Professor Nicola Ranger, head of the Royal College of Nursing, said that there is “no scenario in which it constitutes good or safe care”.
She told The Sunday Times: “Recruiting tired nurses to do extra shifts solely in corridors is desperate. It shows just how normalised this practice has become.
“What was once an extraordinary escalation measure is now commonplace across our NHS.
“There is no scenario in which it constitutes good or safe care.

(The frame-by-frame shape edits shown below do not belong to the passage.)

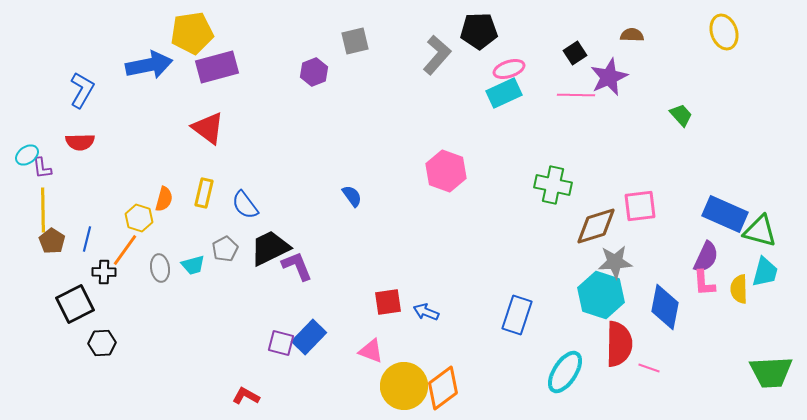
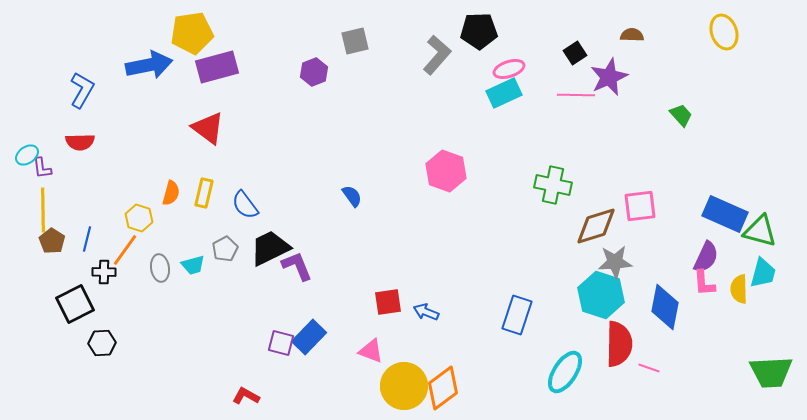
orange semicircle at (164, 199): moved 7 px right, 6 px up
cyan trapezoid at (765, 272): moved 2 px left, 1 px down
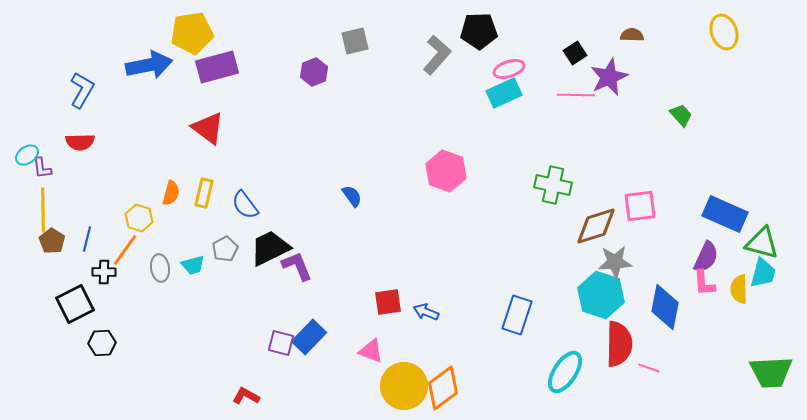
green triangle at (760, 231): moved 2 px right, 12 px down
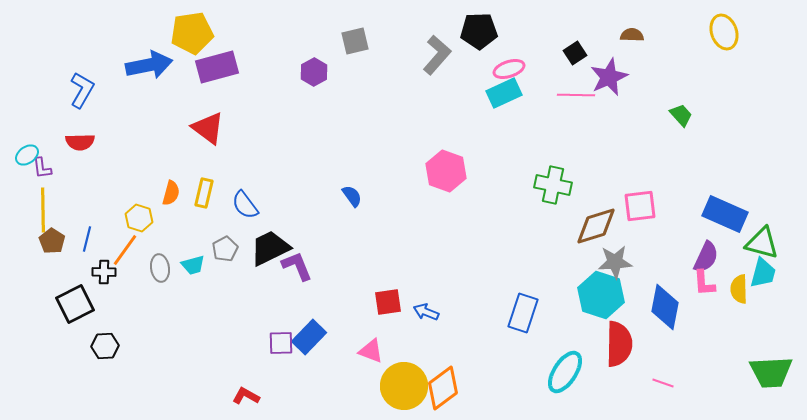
purple hexagon at (314, 72): rotated 8 degrees counterclockwise
blue rectangle at (517, 315): moved 6 px right, 2 px up
black hexagon at (102, 343): moved 3 px right, 3 px down
purple square at (281, 343): rotated 16 degrees counterclockwise
pink line at (649, 368): moved 14 px right, 15 px down
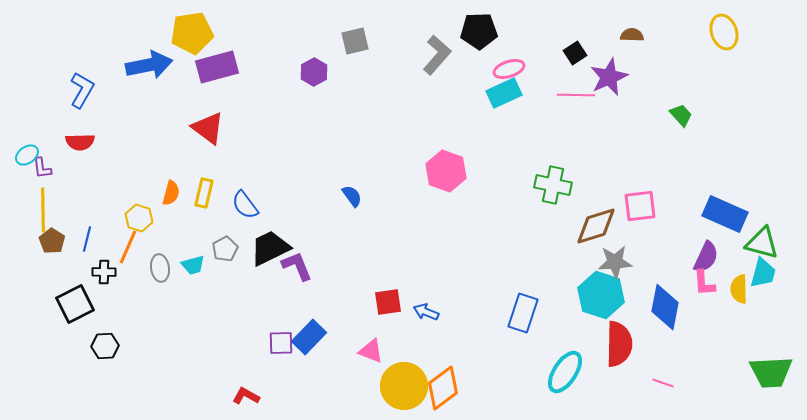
orange line at (125, 250): moved 3 px right, 3 px up; rotated 12 degrees counterclockwise
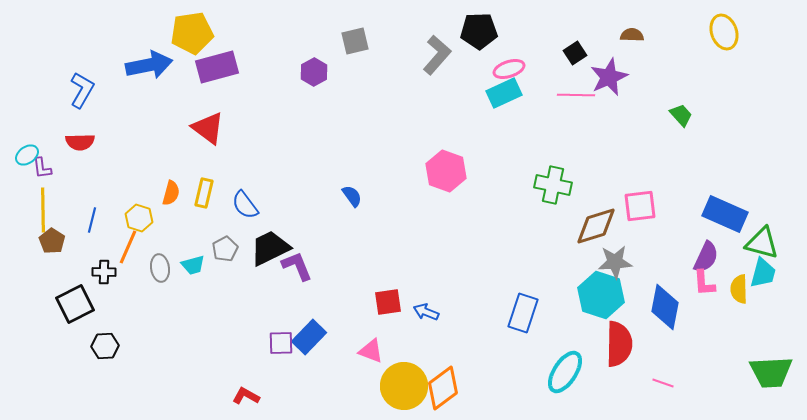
blue line at (87, 239): moved 5 px right, 19 px up
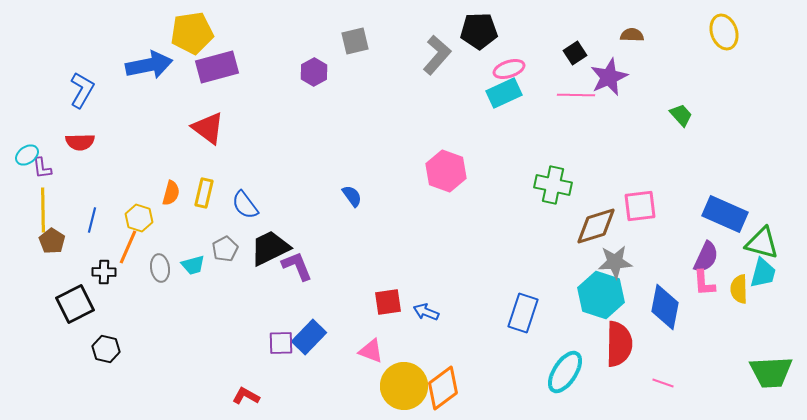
black hexagon at (105, 346): moved 1 px right, 3 px down; rotated 16 degrees clockwise
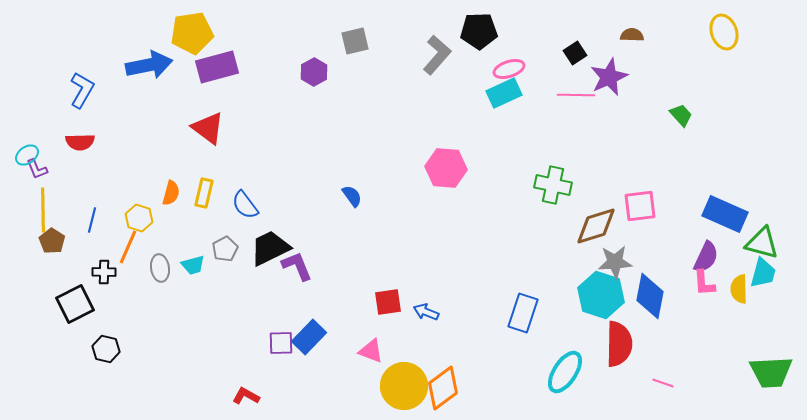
purple L-shape at (42, 168): moved 5 px left, 1 px down; rotated 15 degrees counterclockwise
pink hexagon at (446, 171): moved 3 px up; rotated 15 degrees counterclockwise
blue diamond at (665, 307): moved 15 px left, 11 px up
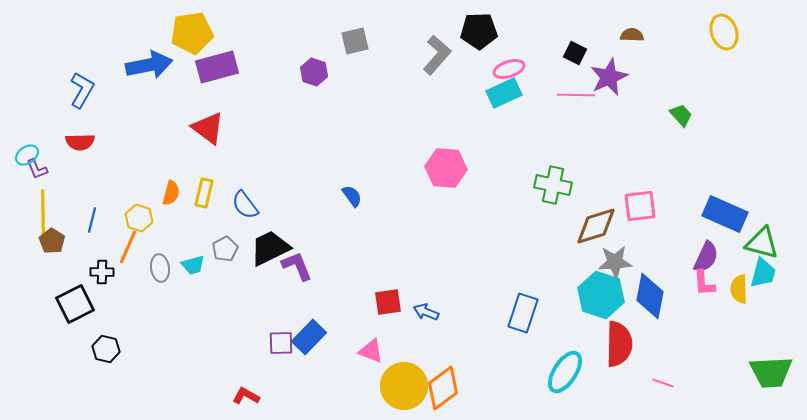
black square at (575, 53): rotated 30 degrees counterclockwise
purple hexagon at (314, 72): rotated 12 degrees counterclockwise
yellow line at (43, 210): moved 2 px down
black cross at (104, 272): moved 2 px left
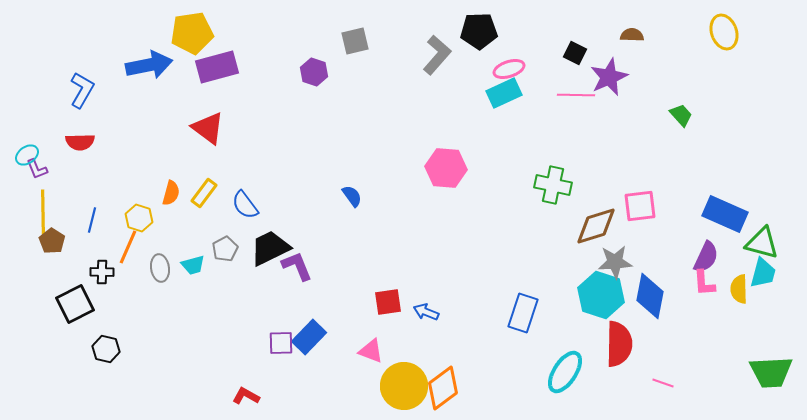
yellow rectangle at (204, 193): rotated 24 degrees clockwise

It is an affront to patient safety and dignity and we should not be standing for it.”
Dr Adrian Boyle, president of the Royal College of Emergency Medicine, said that corridor care was “completely unacceptable”.
“You cannot provide high-quality, dignified, patient-centred care to people in corridors,” he told the publication. “The sooner we acknowledge it and say this is completely unacceptable the better.”
More than a dozen hospitals have declared critical incidents amid mounting winter pressures, with some patients facing waits of up to two days in overcrowded A&E departments.
A spokesman for Whittington Health NHS Trust said that corridor care was “an absolute last resort” as a result of significant pressure.
“We are grateful to all of our hard-working staff for their commitment during this period of extraordinary pressure, and we apologise to any patient whose care has not met our usual high standards due to the exceptional level of demand.”
An NHS England spokesman said: “The NHS is facing unprecedented demand for services, but we remain clear that caring for patients in temporary spaces is not acceptable and should never be considered as standard.
“All NHS trusts will begin to report a count of the number of patients who receive care within temporary escalation spaces via a new metric in NHS England’s situation reports from January 25.”